Souma tried not to make eye contact with Selina, who was still grinning at him expectantly through her fingers. Nodding solemnly, he clapped his hands together, and worked himself up to his feet. He swatted the dust off the back of his trousers, and stretched his arms up over his head.

"Well, it's getting late, so I'll be heading off-"

"H-hey! Where are you going? Didn't you hear me?"

Souma tried his best not to make a face. "Of course, Your Highness, but the thing is I just remembered I had-"

"You don't believe me!"

"I don't not believe you. It's just..."

"I am the Demon Lord!" Selina stomped her foot and put her fists firmly on her waist.

She certainly didn't seem like the Demon Lord. Though if she was it might start explaining what had happened when she first arrived. Souma looked behind Selina at the destroyed and charred pillars.

That's right, when she first showed up she was completely different.

"I don't know, shouldn't the Demon Lord be a little..." Souma waved his hands about vaguely. "Taller?"

"I am tall! For someone my age!"

"How old are you?"

Selina puffed out her chest proudly. "Ageless."

I shouldn't have bothered.

"I see. You're just pretending to be the Demon Lord," Souma clarified.

"I'm not pretending! It's my unique skill!"

"Unique skill?" Souma was taken aback. "You have one of those?"

"It's been in my family for generations. All the way back to the first Demon Lord! Probably!"

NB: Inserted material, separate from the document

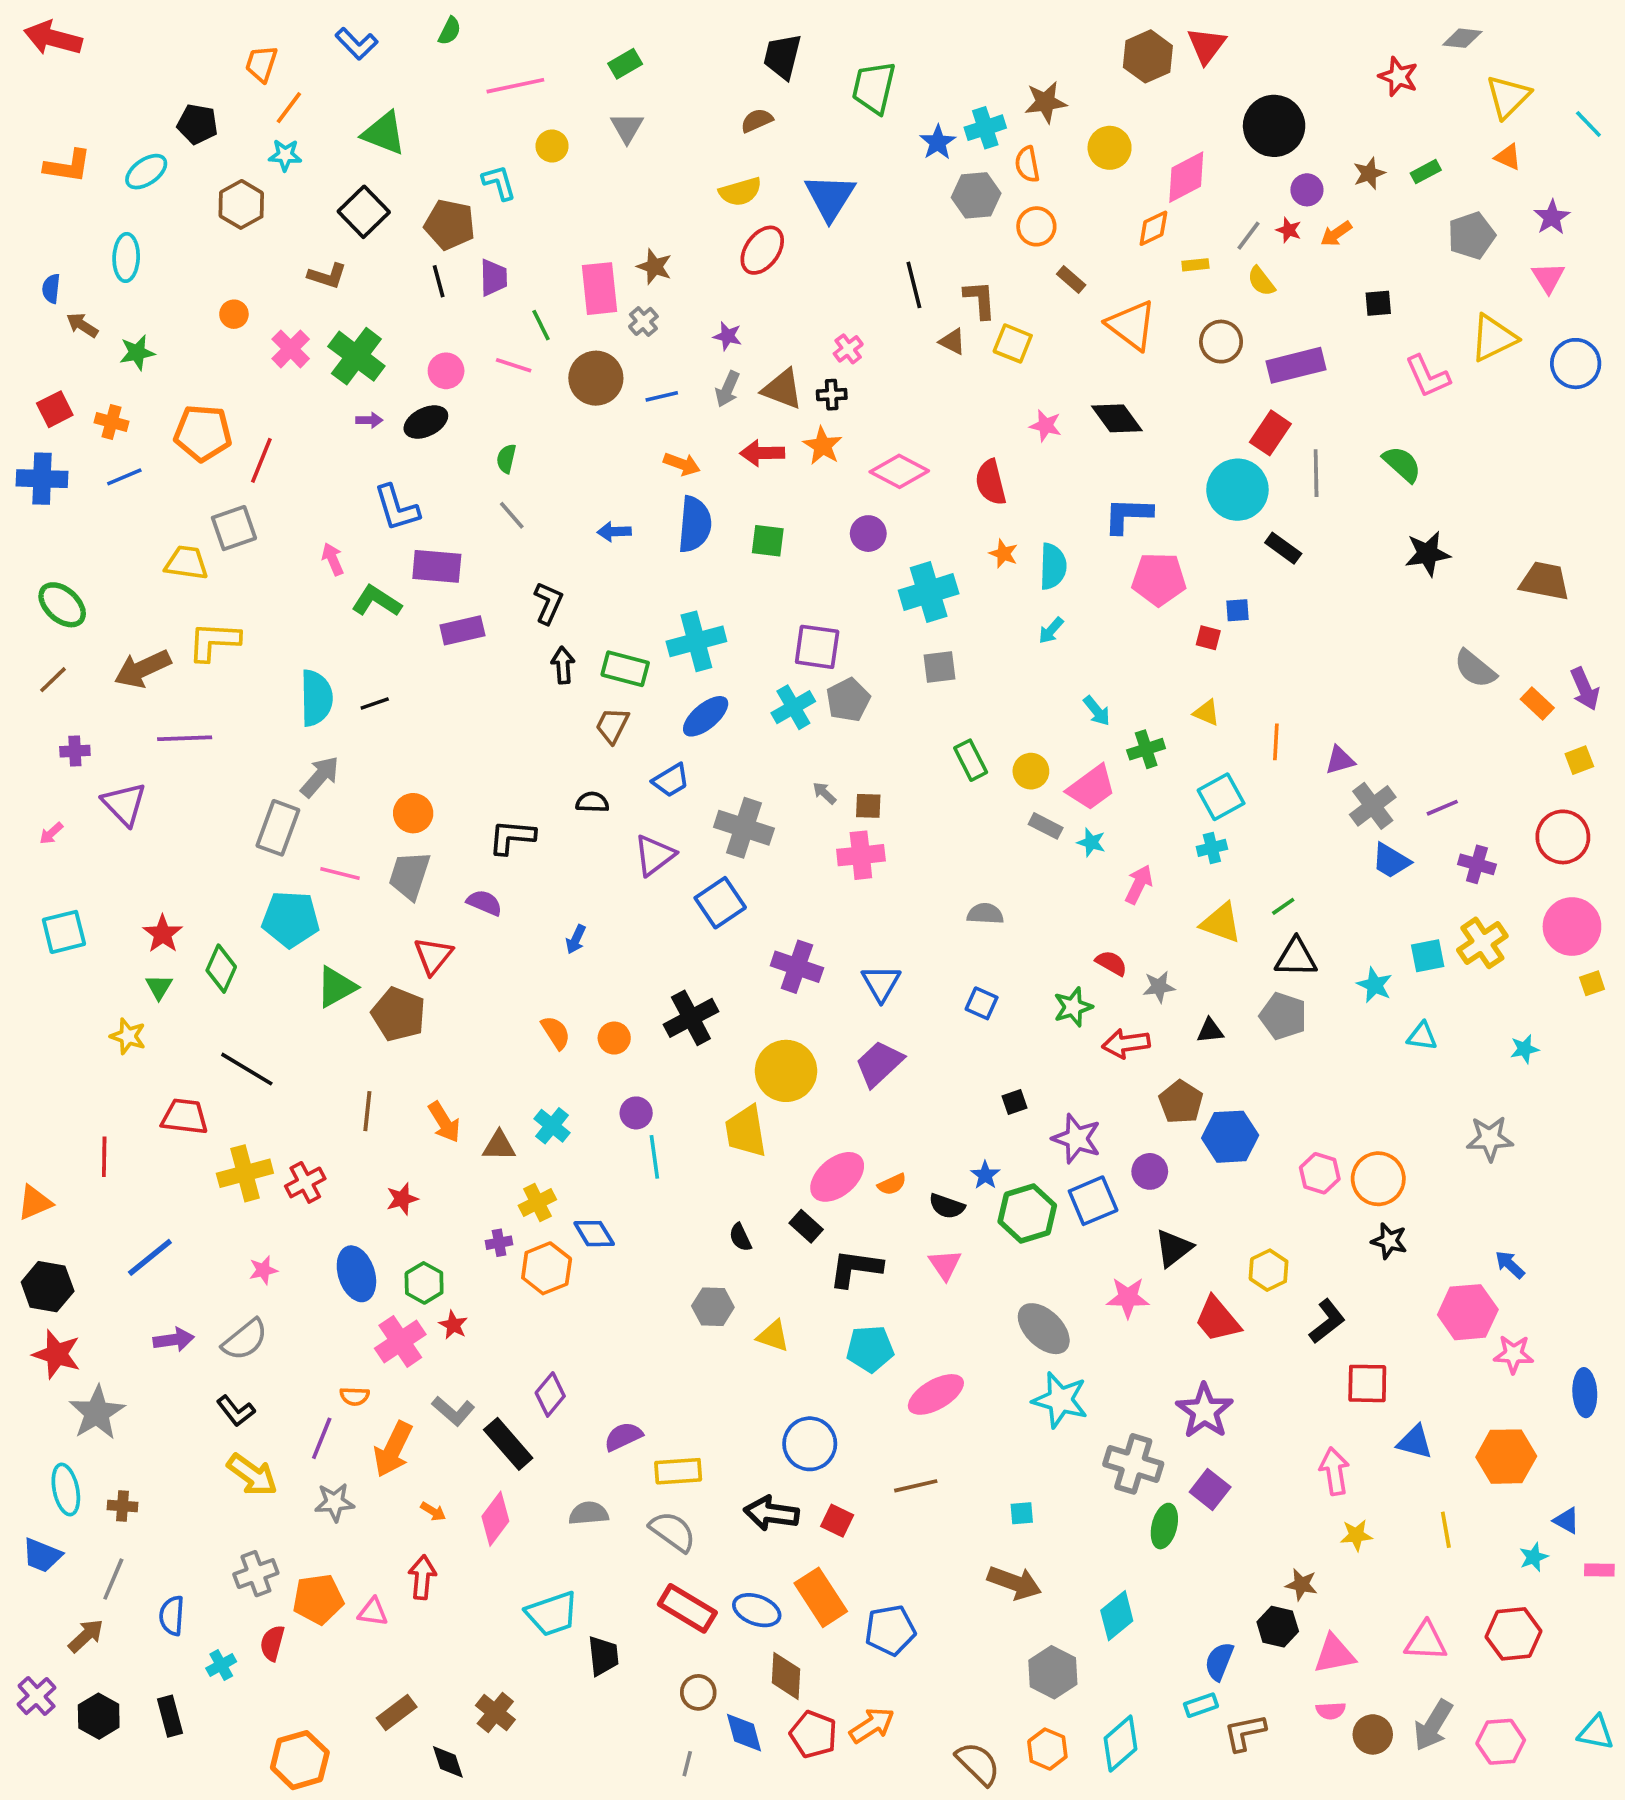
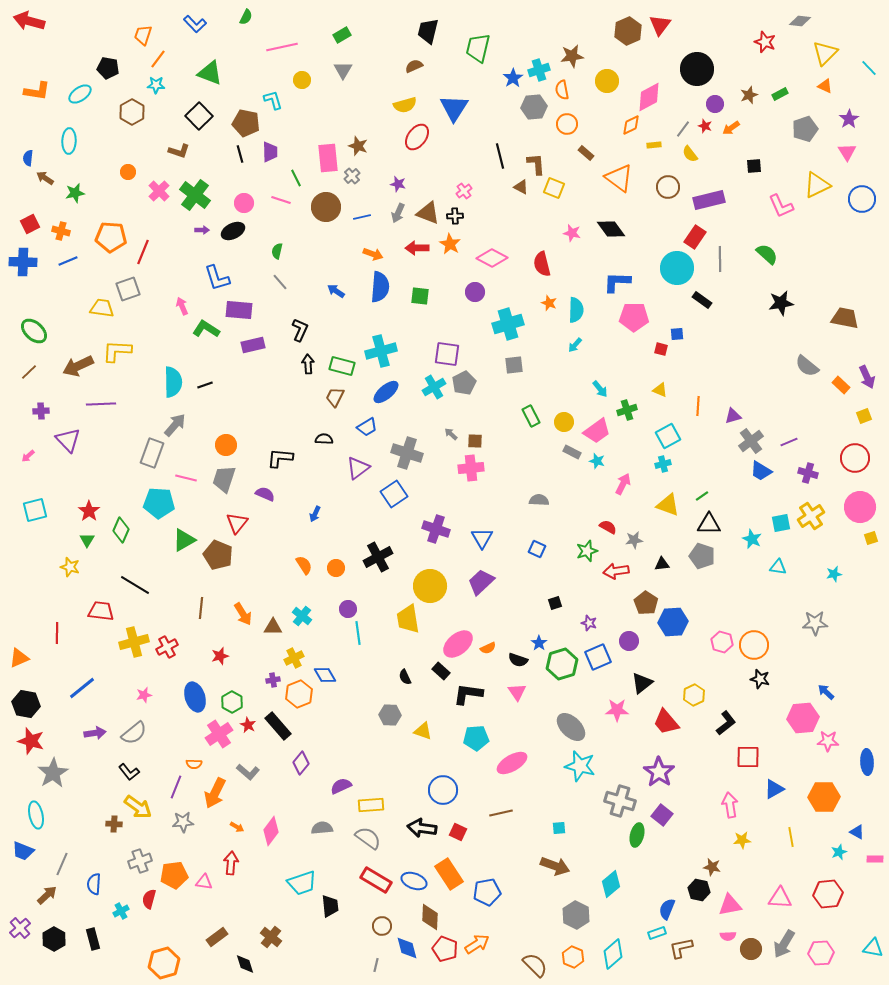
blue arrow: (614, 532) -> (336, 291), turned 36
purple star: (1077, 1139) -> (589, 623), size x0.6
blue triangle: (1415, 1442) -> (774, 789), turned -45
black rectangle: (508, 1444) -> (278, 726), moved
brown cross: (122, 1506) -> (114, 824), moved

"What on earth does that kind of unique skill even do?"

"How readily you forget, human! My divine form has already graced your eyes once already!" Selina pointed around the smashed room. "My unique skill bestows upon me the ability to gain all the strength, abilities, and charm of the original Demon Lord for a little bit!"

"A little bit?"

"About a minute."

"Just a minute!?"

"Well if I get better at it, I'll be able to use it longer!" Selina folded her arms. "It also lets me know when the summoned are coming. And where they'll be."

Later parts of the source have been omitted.